Fortunately, if uffd is in use for a vma, then we don't want to use a large
folio anyway (this would break uffd semantics because we would no longer get a
fault for every page). So we only care about the "same but not none" case for
nr_pages=1.

Would changing the name to vmf_is_large_folio_suitable() help here?

Yes it would! And adding in a sentence or two from above about the uffd, as
a function-level comment might be just the right of demystification for
the code.

...
pte_offset_map() can only fail due to:

     a) Wrong pmd type. These include:
         pmd_none
         pmd_bad
         pmd migration entry
         pmd_trans_huge
         pmd_devmap

     b) __pte_map() failure

For (a), why is it that -EAGAIN is used here? I see that that
will lead to a re-fault, I got that far, but am missing something
still.

For (b), same question, actually. I'm not completely sure why
why a retry is going to fix a __pte_map() failure?

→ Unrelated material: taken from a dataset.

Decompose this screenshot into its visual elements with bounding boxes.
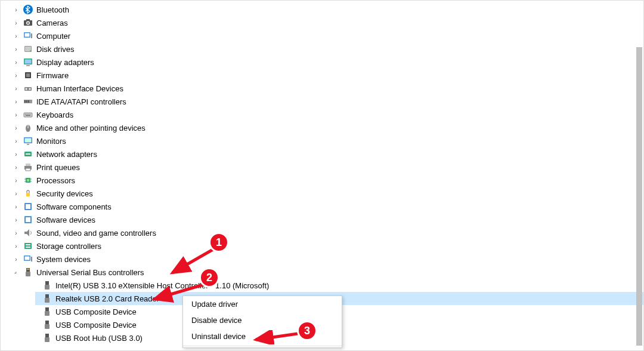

I'm not going to claim to understand all the details of this. But this is due to
a change that Hugh introduced and we concluded at [1] that its always correct to
return EAGAIN here to rerun the fault. In fact, with the current implementation
pte_offset_map() should never fail for anon IIUC, but the view was that EAGAIN
makes it safe for tomorrow, and because this would only fail due to a race,
retrying is correct.

[1] https://lore.kernel.org/linux-mm/8bdfd8d8-5662-4615-86dc-d60259bd16d@xxxxxxxxxx/

OK, got it.

...
And finally: is it accurate to say that there are *no* special
page flags being set, for PTE-mapped THPs? I don't see any here,
but want to confirm.

The page flags are coming from 'gfp = vma_thp_gfp_mask(vma)', which pulls in the
correct flags based on transparent_hugepage/defrag file.

OK that all is pretty clear now, thanks for the answers!

thanks,
--
John Hubbard
NVIDIA